▶ _YOUR OBJECTIVE_
Print nothing but the lines below starting at the line that holds "Zaujímavosti (341, 162)" and ending at the line that holds "Kontakt (252, 187)", including both, each exactly as written.

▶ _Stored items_

"""

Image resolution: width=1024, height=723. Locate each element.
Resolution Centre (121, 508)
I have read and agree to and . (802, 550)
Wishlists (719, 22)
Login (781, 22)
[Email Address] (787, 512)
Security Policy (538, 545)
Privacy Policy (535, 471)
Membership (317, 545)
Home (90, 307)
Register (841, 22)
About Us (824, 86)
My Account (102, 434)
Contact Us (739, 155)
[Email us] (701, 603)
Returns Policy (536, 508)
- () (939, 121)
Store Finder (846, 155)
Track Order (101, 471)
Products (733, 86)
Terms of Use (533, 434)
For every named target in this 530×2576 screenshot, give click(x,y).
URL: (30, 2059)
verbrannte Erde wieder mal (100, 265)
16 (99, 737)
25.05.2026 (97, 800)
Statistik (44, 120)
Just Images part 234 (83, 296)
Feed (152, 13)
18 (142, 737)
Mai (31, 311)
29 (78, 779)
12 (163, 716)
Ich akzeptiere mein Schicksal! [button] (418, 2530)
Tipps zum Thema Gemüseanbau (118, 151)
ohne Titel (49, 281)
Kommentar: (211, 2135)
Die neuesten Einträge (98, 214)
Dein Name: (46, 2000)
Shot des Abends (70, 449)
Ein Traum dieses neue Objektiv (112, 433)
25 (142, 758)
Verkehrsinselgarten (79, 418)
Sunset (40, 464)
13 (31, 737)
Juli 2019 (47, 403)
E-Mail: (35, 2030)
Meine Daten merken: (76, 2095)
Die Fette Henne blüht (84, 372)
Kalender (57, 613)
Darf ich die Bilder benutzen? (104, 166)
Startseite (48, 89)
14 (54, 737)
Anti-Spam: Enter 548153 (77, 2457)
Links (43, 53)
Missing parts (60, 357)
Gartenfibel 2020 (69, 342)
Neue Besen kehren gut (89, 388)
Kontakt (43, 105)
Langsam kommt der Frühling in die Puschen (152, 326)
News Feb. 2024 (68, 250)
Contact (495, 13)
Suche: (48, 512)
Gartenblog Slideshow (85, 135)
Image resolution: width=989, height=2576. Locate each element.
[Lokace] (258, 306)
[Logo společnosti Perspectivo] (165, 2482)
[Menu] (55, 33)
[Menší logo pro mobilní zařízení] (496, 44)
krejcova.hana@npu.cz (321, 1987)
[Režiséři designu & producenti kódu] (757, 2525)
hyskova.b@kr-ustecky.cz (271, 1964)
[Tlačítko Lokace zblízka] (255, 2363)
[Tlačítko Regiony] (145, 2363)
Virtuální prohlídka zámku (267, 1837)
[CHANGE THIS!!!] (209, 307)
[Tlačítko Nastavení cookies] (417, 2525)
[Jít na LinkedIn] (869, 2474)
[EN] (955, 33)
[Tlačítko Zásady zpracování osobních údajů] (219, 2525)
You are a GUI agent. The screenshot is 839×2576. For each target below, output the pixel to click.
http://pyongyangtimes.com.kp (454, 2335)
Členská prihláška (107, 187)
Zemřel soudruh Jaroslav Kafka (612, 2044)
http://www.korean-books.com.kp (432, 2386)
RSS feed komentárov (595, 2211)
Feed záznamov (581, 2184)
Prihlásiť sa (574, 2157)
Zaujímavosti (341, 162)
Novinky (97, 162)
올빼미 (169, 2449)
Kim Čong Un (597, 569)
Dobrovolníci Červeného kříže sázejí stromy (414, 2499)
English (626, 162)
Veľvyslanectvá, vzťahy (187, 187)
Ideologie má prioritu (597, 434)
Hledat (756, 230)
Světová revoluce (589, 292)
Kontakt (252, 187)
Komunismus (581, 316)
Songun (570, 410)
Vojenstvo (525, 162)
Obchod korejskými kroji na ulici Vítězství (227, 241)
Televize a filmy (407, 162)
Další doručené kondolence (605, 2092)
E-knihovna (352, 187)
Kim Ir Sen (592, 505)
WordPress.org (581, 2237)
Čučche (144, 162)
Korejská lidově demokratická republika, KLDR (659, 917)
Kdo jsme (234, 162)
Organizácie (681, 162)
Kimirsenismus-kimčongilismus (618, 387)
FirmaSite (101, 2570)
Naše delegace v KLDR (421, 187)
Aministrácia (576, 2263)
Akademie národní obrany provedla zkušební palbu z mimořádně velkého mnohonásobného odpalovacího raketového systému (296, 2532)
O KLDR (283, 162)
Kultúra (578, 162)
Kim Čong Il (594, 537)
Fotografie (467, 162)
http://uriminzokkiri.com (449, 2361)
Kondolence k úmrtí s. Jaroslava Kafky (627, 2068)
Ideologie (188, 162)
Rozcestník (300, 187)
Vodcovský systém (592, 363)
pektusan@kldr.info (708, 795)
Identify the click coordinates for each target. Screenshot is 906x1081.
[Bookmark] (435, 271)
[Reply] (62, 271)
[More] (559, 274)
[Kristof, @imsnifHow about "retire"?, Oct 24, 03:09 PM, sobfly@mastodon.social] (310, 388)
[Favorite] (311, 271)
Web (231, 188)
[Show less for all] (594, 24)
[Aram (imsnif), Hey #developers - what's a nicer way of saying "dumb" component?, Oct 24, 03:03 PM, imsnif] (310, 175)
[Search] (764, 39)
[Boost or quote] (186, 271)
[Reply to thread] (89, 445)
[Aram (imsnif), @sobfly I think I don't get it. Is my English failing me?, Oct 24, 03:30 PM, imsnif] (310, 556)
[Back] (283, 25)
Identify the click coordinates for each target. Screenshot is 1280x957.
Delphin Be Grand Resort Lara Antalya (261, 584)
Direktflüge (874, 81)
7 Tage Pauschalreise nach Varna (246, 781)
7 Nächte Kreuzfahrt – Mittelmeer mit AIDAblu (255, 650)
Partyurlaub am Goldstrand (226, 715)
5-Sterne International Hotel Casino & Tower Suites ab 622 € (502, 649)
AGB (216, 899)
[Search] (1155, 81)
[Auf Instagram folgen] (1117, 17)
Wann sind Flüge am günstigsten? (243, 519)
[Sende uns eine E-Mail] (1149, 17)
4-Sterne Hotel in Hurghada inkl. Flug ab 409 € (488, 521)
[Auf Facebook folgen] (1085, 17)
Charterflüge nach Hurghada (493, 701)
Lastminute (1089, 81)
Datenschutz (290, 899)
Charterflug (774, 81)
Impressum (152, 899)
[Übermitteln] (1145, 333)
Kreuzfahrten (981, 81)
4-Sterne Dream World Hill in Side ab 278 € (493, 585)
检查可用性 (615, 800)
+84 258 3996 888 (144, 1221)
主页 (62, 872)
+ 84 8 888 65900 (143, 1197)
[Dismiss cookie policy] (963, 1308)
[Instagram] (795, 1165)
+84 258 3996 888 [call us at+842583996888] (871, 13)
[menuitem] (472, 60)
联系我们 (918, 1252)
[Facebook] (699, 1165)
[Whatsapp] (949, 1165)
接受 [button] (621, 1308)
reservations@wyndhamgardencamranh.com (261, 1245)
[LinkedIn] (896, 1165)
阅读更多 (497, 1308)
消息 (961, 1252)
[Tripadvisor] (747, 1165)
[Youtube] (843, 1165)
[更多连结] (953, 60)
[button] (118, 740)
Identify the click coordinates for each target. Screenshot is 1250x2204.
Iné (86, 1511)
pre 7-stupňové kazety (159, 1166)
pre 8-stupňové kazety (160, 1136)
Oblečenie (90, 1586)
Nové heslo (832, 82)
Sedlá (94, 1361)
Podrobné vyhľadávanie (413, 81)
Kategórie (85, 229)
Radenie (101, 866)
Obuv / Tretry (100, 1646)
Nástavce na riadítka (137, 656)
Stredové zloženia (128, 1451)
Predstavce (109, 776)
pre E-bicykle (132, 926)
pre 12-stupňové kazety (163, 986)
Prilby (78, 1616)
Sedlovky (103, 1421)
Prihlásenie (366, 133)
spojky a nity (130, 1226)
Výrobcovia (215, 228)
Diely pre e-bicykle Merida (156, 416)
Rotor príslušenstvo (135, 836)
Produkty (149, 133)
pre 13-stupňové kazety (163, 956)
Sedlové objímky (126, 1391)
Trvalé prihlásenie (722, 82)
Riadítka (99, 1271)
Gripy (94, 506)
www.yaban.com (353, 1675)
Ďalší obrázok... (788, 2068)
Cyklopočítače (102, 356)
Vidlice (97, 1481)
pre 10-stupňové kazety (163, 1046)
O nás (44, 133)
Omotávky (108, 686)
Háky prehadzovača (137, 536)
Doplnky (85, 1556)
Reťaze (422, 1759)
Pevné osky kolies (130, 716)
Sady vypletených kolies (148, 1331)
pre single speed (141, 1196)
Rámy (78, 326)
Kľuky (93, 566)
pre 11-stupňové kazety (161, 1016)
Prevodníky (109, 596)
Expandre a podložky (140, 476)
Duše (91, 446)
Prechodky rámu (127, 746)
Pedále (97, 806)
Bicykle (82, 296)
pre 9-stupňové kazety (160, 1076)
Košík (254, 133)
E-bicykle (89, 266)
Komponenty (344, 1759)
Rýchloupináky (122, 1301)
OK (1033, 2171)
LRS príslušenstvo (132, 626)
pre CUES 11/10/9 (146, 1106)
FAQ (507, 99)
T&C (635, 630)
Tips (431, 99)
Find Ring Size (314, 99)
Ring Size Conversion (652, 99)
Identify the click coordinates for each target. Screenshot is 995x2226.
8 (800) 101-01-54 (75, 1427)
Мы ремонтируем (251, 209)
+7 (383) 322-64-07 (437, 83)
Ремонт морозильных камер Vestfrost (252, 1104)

"""

▶ _ANSWER BELOW_
Zaujímavosti (341, 162)
Novinky (97, 162)
올빼미 (169, 2449)
Kim Čong Un (597, 569)
Dobrovolníci Červeného kříže sázejí stromy (414, 2499)
English (626, 162)
Veľvyslanectvá, vzťahy (187, 187)
Ideologie má prioritu (597, 434)
Hledat (756, 230)
Světová revoluce (589, 292)
Kontakt (252, 187)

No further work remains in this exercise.